Dear Jean-Paul,

On Wednesday, July 10, 2024 at 10:42:57 PM UTC+2 Jean-Paul Pelteret wrote:

Hi Nik,

> My question is: for boundary_worker. What am I missing that the 
calculated residual contributions
don’t show up in the global RHS of the system?

I think that I might have an idea as to what's going on here. I feel that 
the problem likely lies with what these linesVector<double> &cell_rhs = 
copy_data.cell_rhs;
... ad_helper.compute_residual(cell_rhs); 
do in unison, versus the
copy_data.cell_rhs(i) += 
that you have in the hand written assembly code. Normally you'd be 
accumulating into the cell RHS/matrix (as you've demonstrated), but the 
compute_residual/linearization functions don't do this. Instead, they 
overwrite the local matrix/vector (although its a little deep into the AD 
framework, you can see this here 
https://github.com/dealii/dealii/blob/master/source/differentiation/ad/ad_drivers.cc#L1836-L1854).
 
This is incompatible with the meshloop() framework as it reuses the same 
local matrices and vectors on a cell and its faces before scattering their 
contributions to the global linear system. 


This is exactly what was happening! 


What you could do as a workaround is to simply create an intermediate local 
matrix and RHS vector in each of the workers, have the ADHelper write into 
those, and then accumulate the result into the data structures in copy_data.

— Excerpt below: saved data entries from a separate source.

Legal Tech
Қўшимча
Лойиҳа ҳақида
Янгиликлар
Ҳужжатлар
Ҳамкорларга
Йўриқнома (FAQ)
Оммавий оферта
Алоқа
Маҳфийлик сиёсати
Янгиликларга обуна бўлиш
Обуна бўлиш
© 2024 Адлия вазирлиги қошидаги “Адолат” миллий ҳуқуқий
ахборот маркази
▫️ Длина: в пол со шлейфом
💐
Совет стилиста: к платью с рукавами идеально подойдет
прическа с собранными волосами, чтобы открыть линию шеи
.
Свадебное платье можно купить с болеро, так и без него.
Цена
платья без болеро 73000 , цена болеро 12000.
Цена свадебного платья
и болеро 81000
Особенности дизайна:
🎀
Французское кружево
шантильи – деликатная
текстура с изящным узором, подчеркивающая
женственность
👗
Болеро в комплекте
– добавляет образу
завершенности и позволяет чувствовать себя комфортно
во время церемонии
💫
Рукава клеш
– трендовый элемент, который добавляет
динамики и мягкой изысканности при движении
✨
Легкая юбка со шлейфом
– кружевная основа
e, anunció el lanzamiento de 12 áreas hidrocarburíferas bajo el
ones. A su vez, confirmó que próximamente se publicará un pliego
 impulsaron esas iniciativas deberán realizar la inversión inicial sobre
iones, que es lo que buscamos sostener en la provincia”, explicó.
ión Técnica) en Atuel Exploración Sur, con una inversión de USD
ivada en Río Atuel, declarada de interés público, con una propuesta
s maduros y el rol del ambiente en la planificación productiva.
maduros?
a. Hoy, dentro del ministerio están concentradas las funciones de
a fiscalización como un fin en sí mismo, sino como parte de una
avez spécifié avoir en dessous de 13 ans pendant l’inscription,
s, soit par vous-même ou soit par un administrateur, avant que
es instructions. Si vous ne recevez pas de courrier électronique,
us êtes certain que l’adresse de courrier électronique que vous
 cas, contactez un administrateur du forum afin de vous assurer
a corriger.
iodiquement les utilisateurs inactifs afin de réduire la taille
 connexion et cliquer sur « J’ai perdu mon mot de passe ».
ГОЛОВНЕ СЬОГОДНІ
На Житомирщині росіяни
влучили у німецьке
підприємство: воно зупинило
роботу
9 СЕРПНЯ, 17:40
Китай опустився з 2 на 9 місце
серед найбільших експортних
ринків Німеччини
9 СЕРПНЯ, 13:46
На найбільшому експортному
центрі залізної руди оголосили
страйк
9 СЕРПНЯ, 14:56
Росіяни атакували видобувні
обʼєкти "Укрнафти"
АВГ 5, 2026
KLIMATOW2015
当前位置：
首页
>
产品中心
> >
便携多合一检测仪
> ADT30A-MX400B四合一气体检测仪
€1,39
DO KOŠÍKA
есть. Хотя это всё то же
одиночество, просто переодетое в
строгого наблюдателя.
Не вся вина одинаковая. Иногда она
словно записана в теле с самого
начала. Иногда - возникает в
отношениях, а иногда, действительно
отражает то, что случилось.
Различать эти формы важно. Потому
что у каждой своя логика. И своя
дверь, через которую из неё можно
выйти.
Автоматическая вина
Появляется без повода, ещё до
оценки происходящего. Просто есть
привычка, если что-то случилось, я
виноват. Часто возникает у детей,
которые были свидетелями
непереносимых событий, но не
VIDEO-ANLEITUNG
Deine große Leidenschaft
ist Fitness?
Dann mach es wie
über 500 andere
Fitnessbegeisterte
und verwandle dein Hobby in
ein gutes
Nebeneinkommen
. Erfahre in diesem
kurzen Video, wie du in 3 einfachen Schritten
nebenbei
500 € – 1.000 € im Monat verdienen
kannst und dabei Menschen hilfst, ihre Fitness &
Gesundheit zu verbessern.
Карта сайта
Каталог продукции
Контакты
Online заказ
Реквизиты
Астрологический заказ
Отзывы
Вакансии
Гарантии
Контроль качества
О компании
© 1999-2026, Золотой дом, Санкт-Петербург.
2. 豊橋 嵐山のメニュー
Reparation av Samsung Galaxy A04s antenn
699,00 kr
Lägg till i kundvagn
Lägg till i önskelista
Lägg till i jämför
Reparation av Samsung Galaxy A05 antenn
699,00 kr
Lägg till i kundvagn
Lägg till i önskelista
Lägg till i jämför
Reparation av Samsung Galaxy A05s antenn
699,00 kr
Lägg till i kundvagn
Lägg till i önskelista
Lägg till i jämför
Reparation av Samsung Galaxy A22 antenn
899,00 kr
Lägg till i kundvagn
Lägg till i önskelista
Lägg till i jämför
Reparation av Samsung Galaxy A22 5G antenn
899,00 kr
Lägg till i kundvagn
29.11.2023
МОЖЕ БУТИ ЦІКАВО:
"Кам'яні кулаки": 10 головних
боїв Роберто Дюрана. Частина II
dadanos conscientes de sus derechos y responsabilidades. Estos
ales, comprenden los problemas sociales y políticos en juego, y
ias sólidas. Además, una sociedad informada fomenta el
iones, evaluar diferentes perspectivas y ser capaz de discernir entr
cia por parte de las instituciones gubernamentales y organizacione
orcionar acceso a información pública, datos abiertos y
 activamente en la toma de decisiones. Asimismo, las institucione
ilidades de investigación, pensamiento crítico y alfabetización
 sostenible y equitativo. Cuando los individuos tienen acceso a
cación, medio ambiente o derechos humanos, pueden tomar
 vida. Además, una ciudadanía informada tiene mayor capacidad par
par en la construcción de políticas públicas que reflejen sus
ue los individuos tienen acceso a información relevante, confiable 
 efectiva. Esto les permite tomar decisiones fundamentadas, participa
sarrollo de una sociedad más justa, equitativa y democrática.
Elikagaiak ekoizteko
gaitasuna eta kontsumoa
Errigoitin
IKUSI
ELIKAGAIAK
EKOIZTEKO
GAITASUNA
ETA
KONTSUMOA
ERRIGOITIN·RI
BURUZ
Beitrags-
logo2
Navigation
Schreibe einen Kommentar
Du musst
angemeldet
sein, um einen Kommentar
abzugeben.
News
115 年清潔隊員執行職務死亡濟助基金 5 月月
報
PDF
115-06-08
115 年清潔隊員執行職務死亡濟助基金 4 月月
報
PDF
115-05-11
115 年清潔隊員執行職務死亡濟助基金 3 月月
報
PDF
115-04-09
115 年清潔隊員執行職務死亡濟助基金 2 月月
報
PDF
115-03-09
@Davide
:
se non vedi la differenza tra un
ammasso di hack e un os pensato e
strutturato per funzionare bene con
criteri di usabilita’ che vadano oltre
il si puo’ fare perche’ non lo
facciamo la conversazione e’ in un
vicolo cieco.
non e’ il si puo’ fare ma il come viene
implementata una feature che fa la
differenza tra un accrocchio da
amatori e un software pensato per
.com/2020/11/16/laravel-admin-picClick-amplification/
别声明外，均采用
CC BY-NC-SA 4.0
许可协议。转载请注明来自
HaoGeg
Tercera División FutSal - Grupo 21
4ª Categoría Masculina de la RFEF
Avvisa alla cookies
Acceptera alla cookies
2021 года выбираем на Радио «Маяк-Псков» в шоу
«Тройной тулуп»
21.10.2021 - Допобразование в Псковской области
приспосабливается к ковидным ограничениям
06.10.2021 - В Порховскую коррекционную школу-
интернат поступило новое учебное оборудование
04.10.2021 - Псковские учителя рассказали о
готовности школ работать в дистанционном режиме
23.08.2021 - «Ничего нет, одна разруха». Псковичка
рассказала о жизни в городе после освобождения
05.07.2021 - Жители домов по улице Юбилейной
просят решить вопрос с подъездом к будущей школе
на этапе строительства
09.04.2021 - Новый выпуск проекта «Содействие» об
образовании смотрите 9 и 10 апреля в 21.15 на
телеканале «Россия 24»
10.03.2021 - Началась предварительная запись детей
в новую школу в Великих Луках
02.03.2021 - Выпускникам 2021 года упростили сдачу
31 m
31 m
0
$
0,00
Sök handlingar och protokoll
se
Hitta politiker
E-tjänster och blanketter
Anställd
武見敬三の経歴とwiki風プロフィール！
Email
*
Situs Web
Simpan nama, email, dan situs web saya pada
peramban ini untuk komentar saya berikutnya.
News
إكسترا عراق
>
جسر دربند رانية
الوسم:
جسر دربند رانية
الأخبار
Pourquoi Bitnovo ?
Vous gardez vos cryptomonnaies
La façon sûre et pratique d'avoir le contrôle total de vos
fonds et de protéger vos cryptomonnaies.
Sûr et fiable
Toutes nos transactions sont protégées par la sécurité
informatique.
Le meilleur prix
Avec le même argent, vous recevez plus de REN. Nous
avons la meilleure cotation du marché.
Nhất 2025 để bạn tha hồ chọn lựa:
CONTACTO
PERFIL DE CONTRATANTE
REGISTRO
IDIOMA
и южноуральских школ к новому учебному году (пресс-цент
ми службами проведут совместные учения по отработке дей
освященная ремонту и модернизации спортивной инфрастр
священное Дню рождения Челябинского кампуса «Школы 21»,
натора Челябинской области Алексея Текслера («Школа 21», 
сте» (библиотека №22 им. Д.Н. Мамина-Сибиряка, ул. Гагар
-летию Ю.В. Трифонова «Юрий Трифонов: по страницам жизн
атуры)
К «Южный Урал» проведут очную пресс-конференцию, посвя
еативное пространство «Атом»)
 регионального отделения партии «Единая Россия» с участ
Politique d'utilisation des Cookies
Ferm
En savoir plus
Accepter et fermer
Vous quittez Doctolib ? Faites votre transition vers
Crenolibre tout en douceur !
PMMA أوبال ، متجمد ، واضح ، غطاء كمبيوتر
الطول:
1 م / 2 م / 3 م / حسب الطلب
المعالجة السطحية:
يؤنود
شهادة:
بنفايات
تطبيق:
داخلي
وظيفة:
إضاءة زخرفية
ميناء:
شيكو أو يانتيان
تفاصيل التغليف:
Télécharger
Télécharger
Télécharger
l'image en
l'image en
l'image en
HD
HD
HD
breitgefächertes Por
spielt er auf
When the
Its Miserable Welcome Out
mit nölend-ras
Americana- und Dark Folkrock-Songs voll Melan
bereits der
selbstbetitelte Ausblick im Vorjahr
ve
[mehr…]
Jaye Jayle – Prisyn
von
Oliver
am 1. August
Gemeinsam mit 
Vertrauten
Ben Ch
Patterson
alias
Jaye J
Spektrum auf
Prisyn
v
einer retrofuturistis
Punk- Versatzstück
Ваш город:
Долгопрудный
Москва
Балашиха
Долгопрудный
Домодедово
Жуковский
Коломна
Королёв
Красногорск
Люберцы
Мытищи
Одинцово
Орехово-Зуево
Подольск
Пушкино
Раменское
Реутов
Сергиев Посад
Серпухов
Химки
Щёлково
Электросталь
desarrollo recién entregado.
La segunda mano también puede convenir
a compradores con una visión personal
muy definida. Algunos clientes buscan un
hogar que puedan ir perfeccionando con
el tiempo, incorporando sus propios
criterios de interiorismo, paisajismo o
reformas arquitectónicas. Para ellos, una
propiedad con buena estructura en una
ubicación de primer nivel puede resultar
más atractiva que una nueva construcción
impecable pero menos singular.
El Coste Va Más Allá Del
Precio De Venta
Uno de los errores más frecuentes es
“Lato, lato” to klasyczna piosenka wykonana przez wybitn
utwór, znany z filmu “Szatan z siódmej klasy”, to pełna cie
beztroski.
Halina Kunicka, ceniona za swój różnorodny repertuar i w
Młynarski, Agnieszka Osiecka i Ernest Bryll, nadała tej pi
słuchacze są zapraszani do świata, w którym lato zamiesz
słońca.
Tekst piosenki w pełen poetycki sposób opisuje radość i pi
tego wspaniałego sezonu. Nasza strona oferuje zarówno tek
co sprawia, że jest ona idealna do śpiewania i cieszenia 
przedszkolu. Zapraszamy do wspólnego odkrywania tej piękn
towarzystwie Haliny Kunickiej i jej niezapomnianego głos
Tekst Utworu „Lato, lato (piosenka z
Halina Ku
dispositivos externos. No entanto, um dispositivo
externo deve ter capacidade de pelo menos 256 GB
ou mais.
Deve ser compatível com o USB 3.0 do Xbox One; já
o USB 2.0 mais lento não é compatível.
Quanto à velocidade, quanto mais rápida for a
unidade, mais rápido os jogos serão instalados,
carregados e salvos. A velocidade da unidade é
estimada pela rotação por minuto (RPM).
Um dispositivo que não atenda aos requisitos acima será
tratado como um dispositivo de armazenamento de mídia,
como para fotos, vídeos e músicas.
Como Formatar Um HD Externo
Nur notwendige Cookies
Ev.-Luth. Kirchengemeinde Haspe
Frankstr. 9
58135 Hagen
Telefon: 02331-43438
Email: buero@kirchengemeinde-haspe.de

Yes, as a workaround, I did create an intermediate local matrix called 
local_cell_matrix and RHS vector called local_rhs that then does something 
like this. This seems to fix the problem. 
Thank you very much.

// compute residual and linearization on the local matrix and vector
            ad_helper.register_residual_vector(residual_ad);
            ad_helper.compute_residual(local_rhs);
            local_rhs *= -1.0;
            ad_helper.compute_linearization(local_cell_matrix);

            // add contributions from local matrix and vector to copy object
            for (int i = 0; i < fe_iv.dof_indices().size(); i++)
            {
                for (int j = 0; j < fe_iv.dof_indices().size(); j++)
                {
                    copy_data_face.cell_matrix(i, j) += local_cell_matrix(i, 
j);
                }
                copy_data_face.cell_rhs(i) += local_rhs(i);
            }

I hope that my thoughts were on the right track, and that this helps. If it 
does, then this would motivate the addition of a set of functions along the 
lines of ad_helper.accumulate_residual(copy_data.cell_rhs, -1.0 /* factor 
*/); ad_helper.accumulate_linearization(copy_data.cell_matrix); 
that would work better with mesh_loop(). We'd be happy to accept any 
patches that help to realize this functionality!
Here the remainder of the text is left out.